*Material for the task*.
= = = = = = =

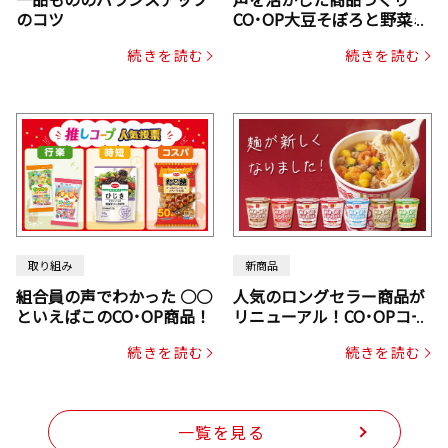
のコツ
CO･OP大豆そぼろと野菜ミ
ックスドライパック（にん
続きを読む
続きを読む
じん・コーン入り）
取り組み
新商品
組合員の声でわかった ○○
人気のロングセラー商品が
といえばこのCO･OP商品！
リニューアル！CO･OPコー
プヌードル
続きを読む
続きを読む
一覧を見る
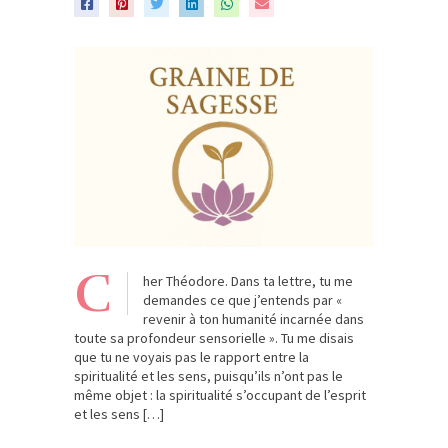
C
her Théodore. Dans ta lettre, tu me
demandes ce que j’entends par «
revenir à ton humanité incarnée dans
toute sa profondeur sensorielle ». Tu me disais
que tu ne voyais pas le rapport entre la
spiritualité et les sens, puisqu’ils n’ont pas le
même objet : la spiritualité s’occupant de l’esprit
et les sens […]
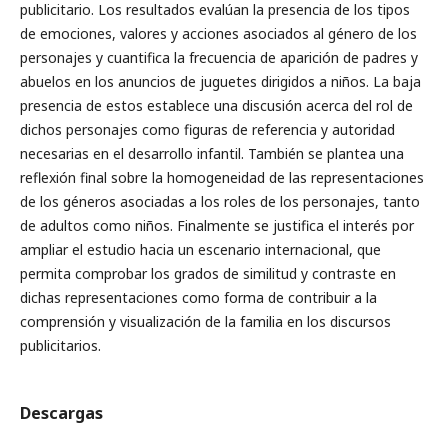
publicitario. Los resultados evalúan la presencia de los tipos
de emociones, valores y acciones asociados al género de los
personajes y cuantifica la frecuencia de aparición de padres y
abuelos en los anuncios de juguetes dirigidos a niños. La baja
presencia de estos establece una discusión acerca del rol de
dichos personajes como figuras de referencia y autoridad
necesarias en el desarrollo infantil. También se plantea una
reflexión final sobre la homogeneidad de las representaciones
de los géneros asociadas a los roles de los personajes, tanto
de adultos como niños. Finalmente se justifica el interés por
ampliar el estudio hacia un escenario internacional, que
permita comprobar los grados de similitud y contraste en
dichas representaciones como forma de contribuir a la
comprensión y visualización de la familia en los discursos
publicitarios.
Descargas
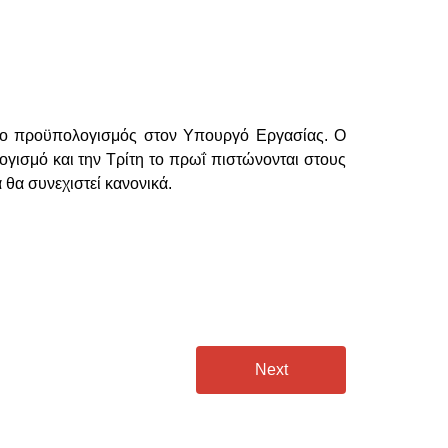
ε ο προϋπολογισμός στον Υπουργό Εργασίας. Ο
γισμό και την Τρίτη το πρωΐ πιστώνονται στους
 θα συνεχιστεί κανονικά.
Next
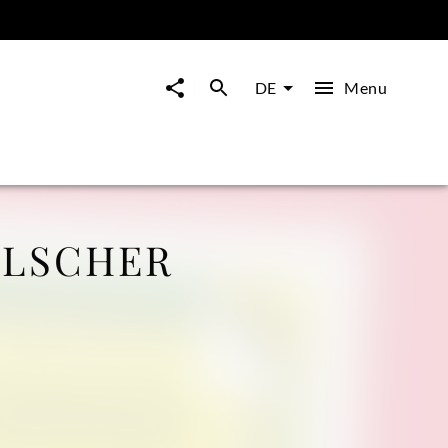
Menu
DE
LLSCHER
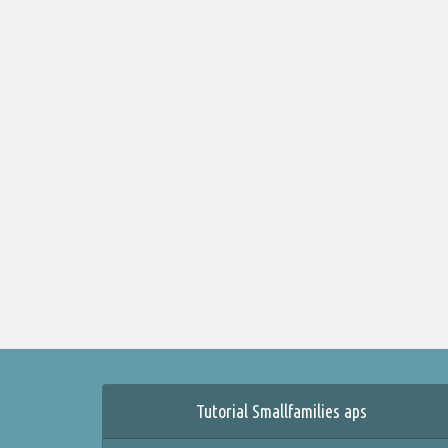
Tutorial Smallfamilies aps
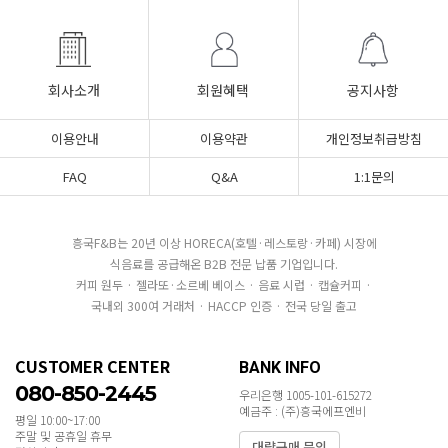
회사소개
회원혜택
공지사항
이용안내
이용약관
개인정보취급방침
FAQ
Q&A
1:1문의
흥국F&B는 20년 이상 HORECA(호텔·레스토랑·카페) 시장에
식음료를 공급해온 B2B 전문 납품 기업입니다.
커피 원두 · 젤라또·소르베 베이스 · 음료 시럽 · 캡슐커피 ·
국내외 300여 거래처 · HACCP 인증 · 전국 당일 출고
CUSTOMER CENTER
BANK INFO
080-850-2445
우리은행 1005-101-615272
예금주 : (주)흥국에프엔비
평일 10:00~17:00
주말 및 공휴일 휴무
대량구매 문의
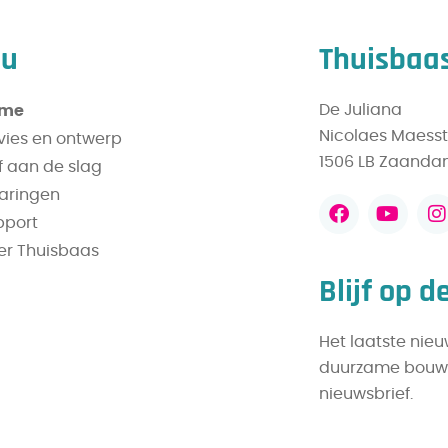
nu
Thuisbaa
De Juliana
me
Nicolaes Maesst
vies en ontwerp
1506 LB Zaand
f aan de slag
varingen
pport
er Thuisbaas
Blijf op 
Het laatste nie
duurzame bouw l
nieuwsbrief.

= = = = = = =

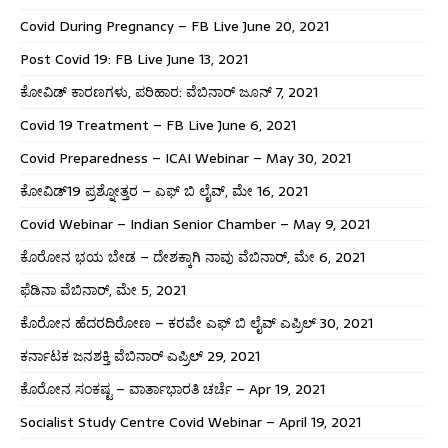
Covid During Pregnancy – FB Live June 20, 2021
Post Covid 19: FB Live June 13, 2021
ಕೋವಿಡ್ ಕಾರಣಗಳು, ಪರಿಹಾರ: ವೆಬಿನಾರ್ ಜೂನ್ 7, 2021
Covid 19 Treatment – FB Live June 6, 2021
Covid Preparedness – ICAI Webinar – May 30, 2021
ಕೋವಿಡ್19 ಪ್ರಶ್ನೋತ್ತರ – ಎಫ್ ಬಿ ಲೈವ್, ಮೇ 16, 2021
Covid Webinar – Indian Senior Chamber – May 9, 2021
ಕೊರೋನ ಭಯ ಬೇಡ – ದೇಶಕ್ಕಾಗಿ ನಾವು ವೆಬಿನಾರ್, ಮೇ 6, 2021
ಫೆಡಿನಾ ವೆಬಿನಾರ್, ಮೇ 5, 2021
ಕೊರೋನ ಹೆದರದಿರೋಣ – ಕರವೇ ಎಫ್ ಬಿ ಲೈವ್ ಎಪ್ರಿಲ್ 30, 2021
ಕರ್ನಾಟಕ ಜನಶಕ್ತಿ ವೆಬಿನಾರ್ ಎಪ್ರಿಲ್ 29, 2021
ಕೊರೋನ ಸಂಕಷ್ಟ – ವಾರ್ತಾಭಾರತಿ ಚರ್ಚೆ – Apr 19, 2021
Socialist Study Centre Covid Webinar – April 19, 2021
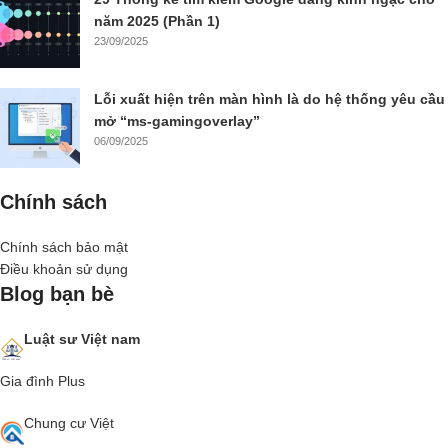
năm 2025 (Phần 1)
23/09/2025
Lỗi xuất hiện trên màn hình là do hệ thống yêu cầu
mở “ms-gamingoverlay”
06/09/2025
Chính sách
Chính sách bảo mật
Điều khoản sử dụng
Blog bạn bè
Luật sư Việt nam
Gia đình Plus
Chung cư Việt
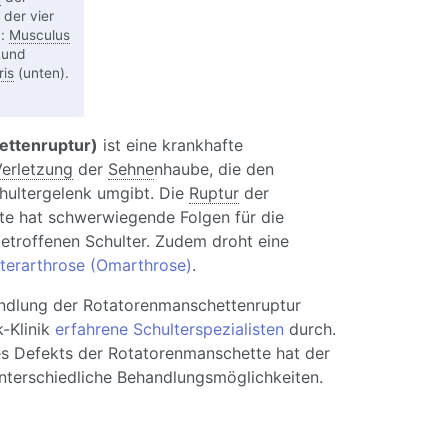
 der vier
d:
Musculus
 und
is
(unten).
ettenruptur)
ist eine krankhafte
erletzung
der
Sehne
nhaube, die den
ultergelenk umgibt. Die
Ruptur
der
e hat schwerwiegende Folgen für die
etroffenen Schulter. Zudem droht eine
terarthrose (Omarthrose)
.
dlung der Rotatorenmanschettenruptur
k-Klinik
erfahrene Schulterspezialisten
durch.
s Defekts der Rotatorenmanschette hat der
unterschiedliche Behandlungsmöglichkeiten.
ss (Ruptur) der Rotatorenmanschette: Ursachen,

= = = = = = =

All that is wanted is an exact copy of the lines above from the one with "nhaube, die den" through the one with "ss (Ruptur) der", with both ends included.

nhaube, die den
ultergelenk umgibt. Die
Ruptur
der
e hat schwerwiegende Folgen für die
etroffenen Schulter. Zudem droht eine
terarthrose (Omarthrose)
.
dlung der Rotatorenmanschettenruptur
k-Klinik
erfahrene Schulterspezialisten
durch.
s Defekts der Rotatorenmanschette hat der
unterschiedliche Behandlungsmöglichkeiten.
ss (Ruptur) der Rotatorenmanschette: Ursachen,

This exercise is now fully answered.